"
As we left the town I saw the Wrekin, a round, pointed hill of regular
shape, and remembered the old toast, "To all friends round the Wrekin!"
As we approached Birmingham, the country began to look somewhat
Brummagemish, with its manufacturing chimneys, and pennons of flame
quivering out of their tops; its forges, and great heaps of mineral
refuse; its smokiness and other ugly symptoms. Of Birmingham itself we
saw little or nothing, except the mean and new brick lodging-houses, on
the outskirts of the town. Passing through Warwick, we had a glimpse of
the castle,--an ivied wall and two turrets, rising out of imbosoming
foliage; one's very idea of an old castle.

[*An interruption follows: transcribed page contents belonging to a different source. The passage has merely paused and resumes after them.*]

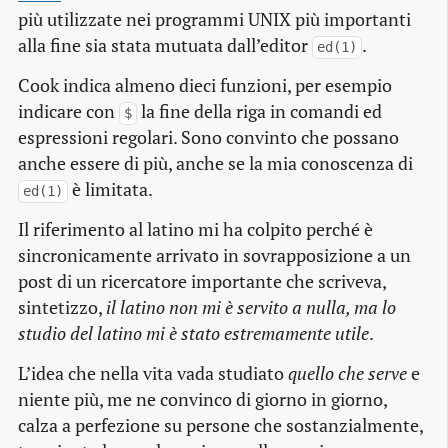
più utilizzate nei programmi UNIX più importanti
alla fine sia stata mutuata dall’editor
.
ed(1)
Cook indica almeno dieci funzioni, per esempio
indicare con
la fine della riga in comandi ed
$
espressioni regolari. Sono convinto che possano
anche essere di più, anche se la mia conoscenza di
è limitata.
ed(1)
Il riferimento al latino mi ha colpito perché è
sincronicamente arrivato in sovrapposizione a un
post di un ricercatore importante che scriveva,
sintetizzo,
il latino non mi è servito a nulla, ma lo
studio del latino mi è stato estremamente utile
.
L’idea che nella vita vada studiato
quello che serve
e
niente più, me ne convinco di giorno in giorno,
calza a perfezione su persone che sostanzialmente,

We reached Leamington at a
little past six, and drove to the Clarendon Hotel,--a very spacious and
stately house, by far the most splendid hotel I have yet seen in England.
The landlady, a courteous old lady in black, showed my wife our rooms,
and we established ourselves in an immensely large and lofty parlor, with
red curtains and ponderous furniture, perhaps a very little out of date.

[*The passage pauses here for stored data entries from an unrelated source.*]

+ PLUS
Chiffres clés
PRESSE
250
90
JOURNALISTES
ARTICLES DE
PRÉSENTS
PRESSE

The waiter brought me the book of arrivals, containing the names of all
visitors for from three to five years back. During two years I estimated
that there had been about three hundred and fifty persons only, and while
we were there, I saw nobody but ourselves to support the great hotel.
Among the names were those of princes, earls, countesses, and baronets;
and when the people of the house heard from R-----'s nurse that I too was
a man of office, and held the title of Honorable in my own country, they
greatly regretted that I entered myself as plain "Mister" in the book.